▸ What to produce
Stopping right after the line with "This screenshot has height=1890, width=1024.", please reproduce the material below exactly from its first line.

▸ Records supplied
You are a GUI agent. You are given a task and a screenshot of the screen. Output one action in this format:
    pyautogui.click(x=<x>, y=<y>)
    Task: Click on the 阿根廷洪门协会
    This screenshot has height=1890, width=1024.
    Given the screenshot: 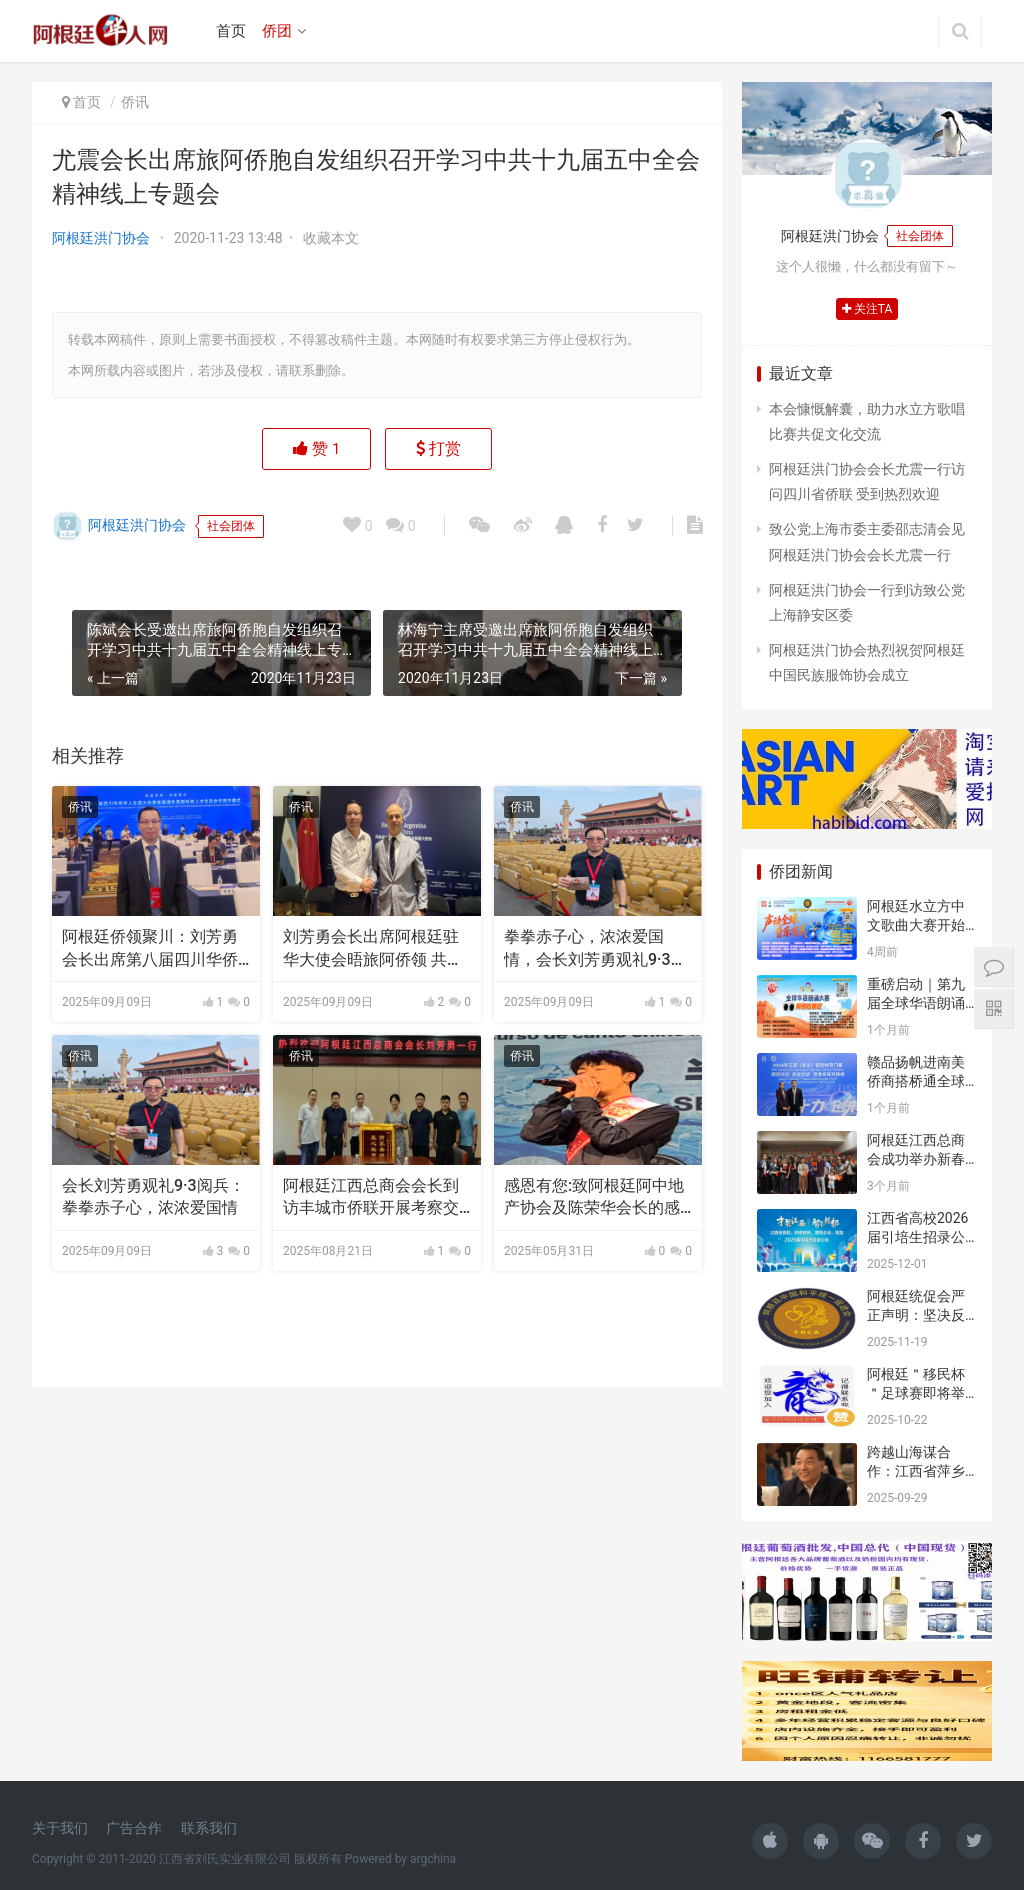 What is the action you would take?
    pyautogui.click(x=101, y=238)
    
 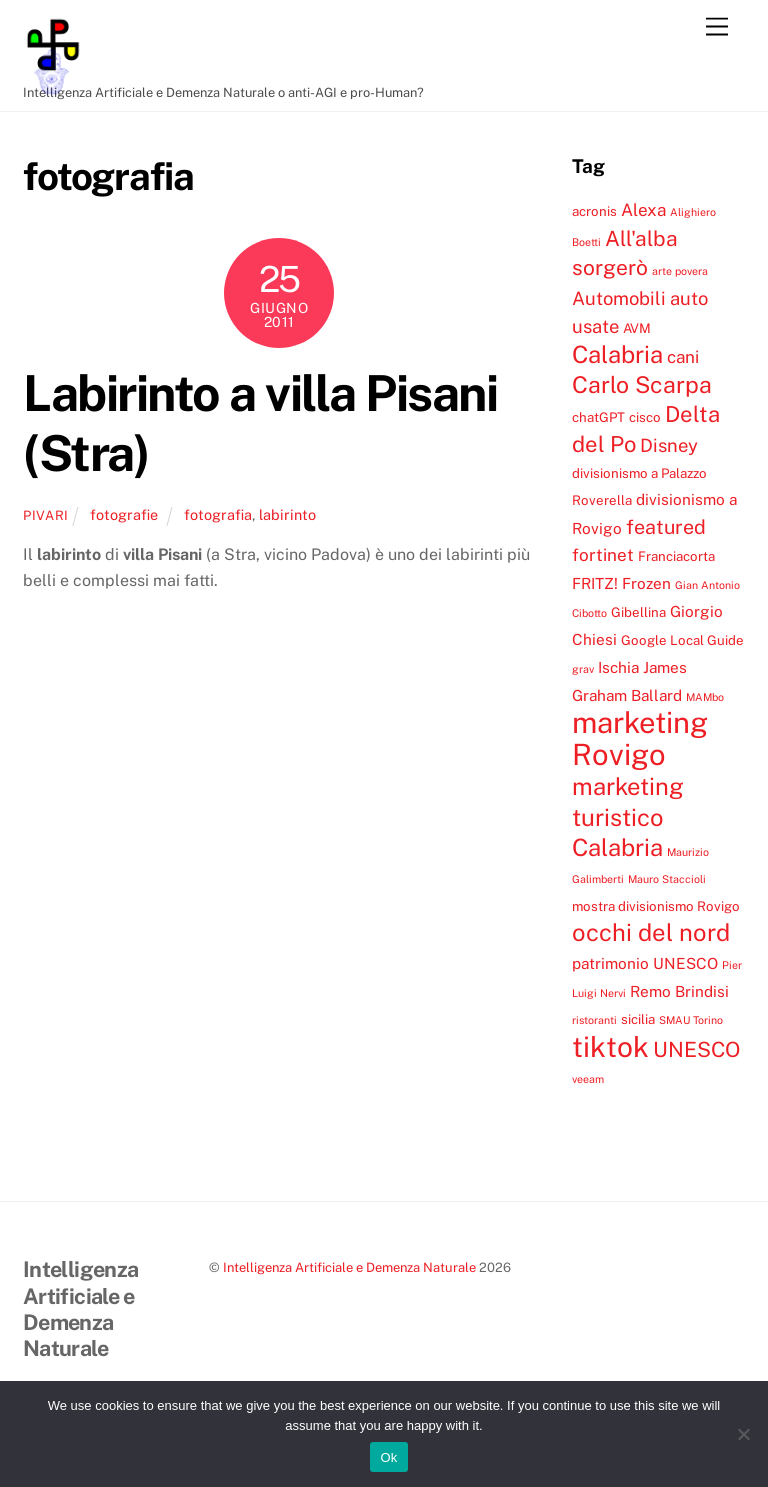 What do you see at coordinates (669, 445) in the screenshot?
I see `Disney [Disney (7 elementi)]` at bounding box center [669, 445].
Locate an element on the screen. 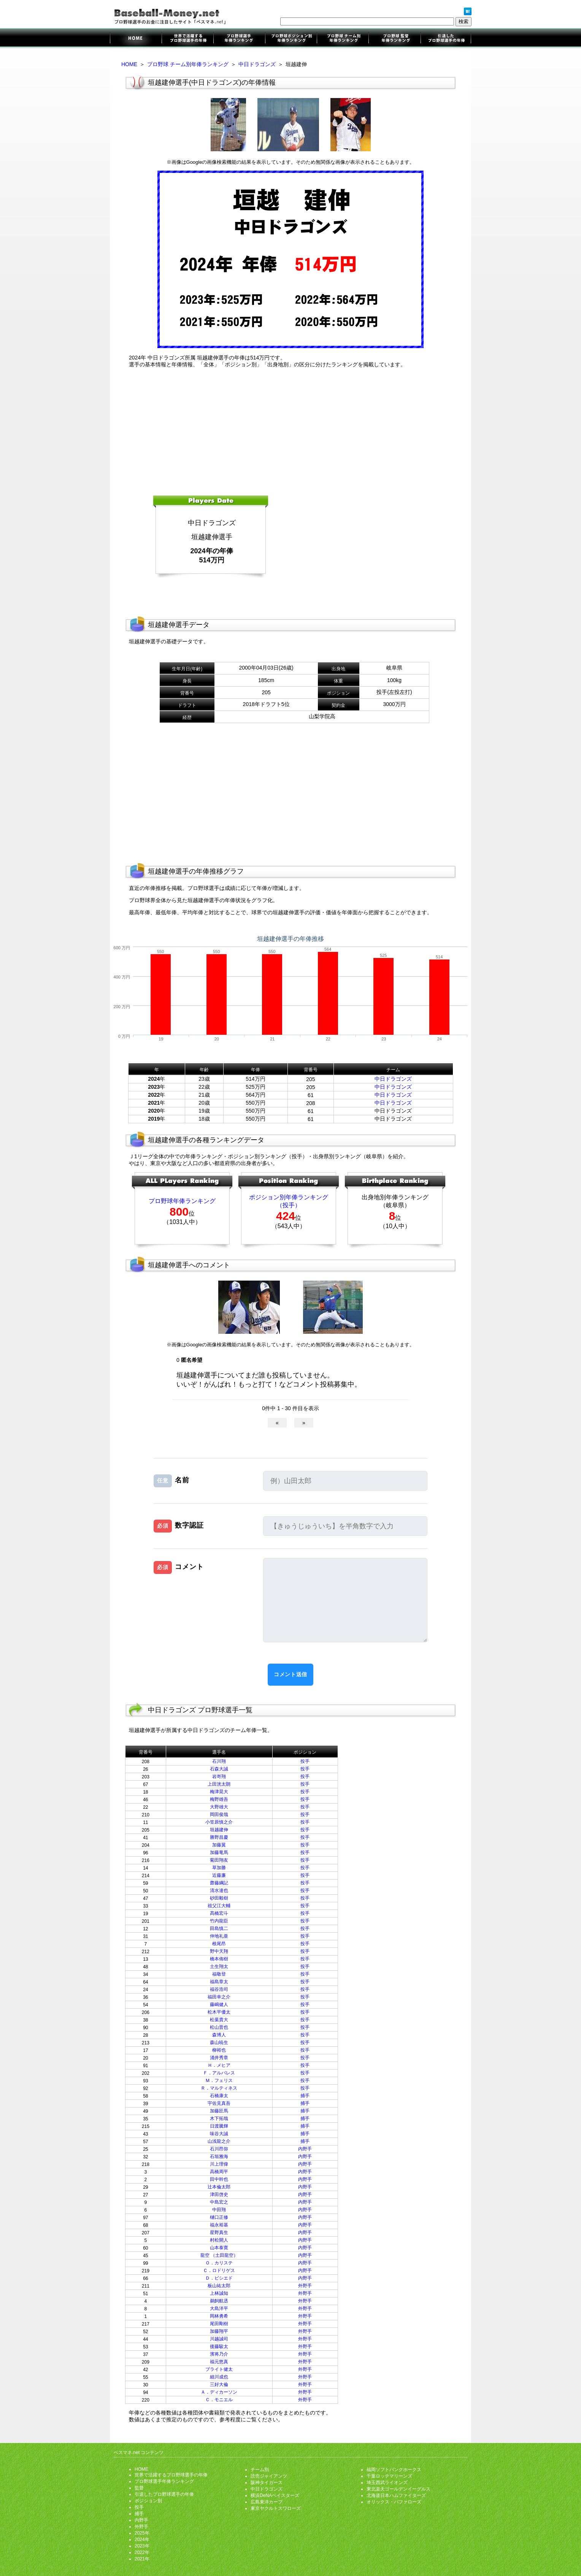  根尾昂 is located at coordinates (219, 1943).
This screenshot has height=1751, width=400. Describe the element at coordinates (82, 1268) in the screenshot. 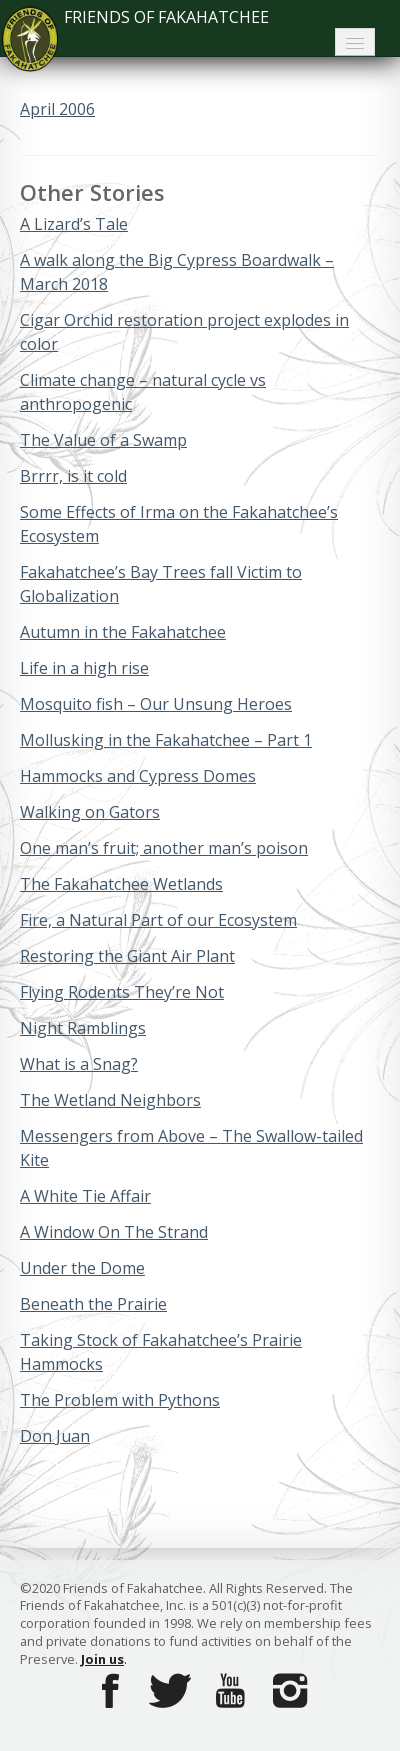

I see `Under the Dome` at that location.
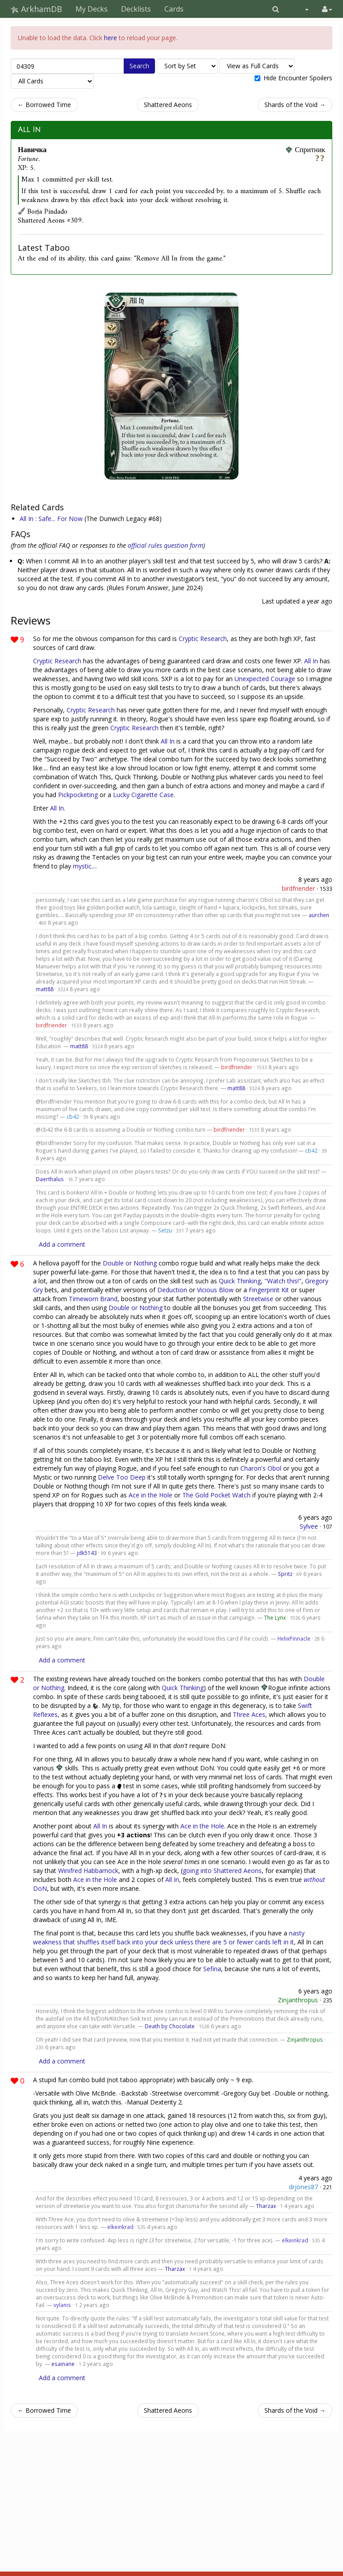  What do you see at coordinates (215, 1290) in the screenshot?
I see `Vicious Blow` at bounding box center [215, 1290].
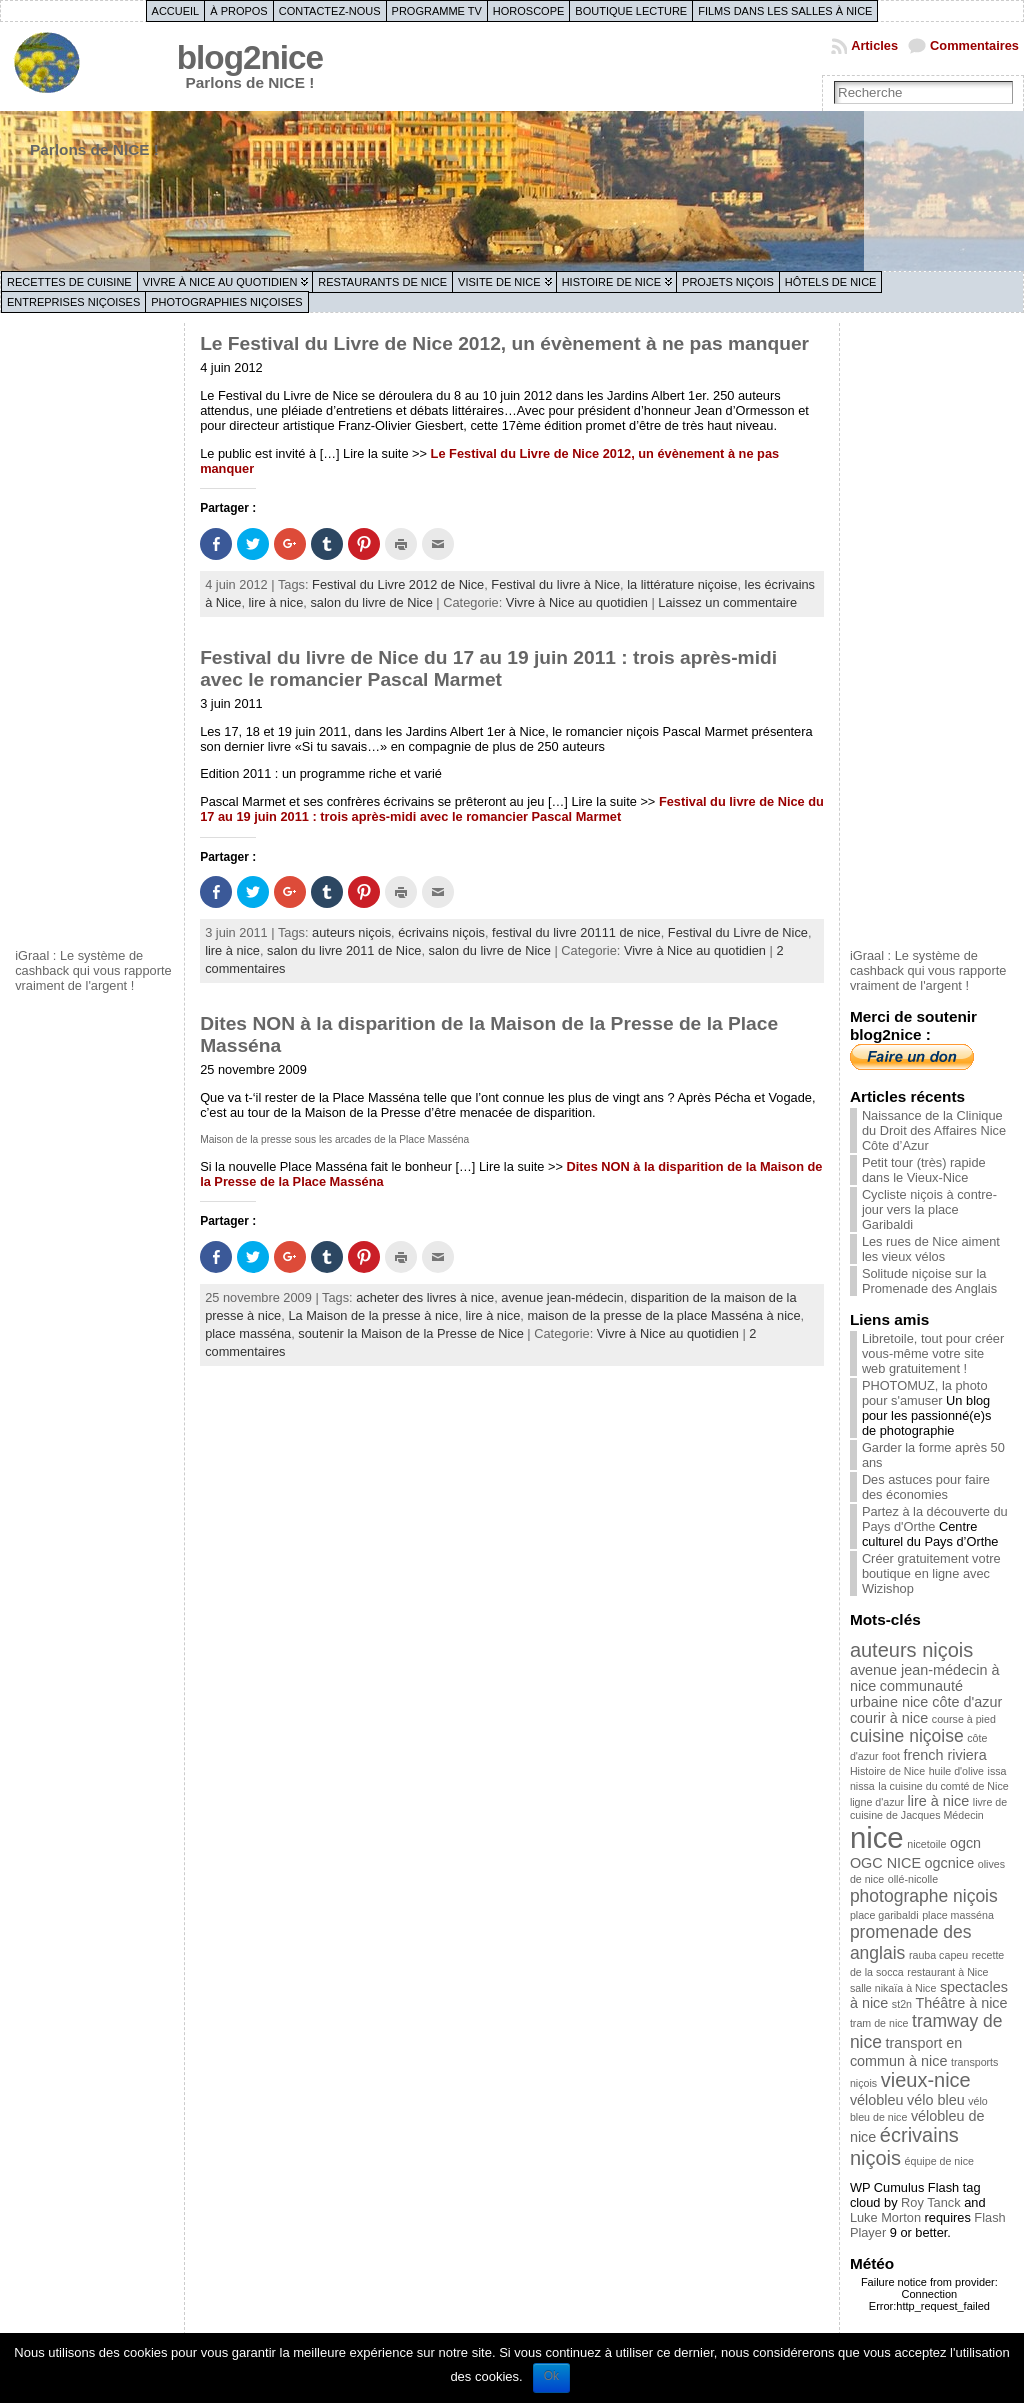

▸ Your response
You are a GUI agent. You are given a task and a screenshot of the screen. Output one action in this format:
    pyautogui.click(x=<x>, y=<y>)
    Task: Click on the 阿根廷洪门协会
    This screenshot has height=1890, width=1024.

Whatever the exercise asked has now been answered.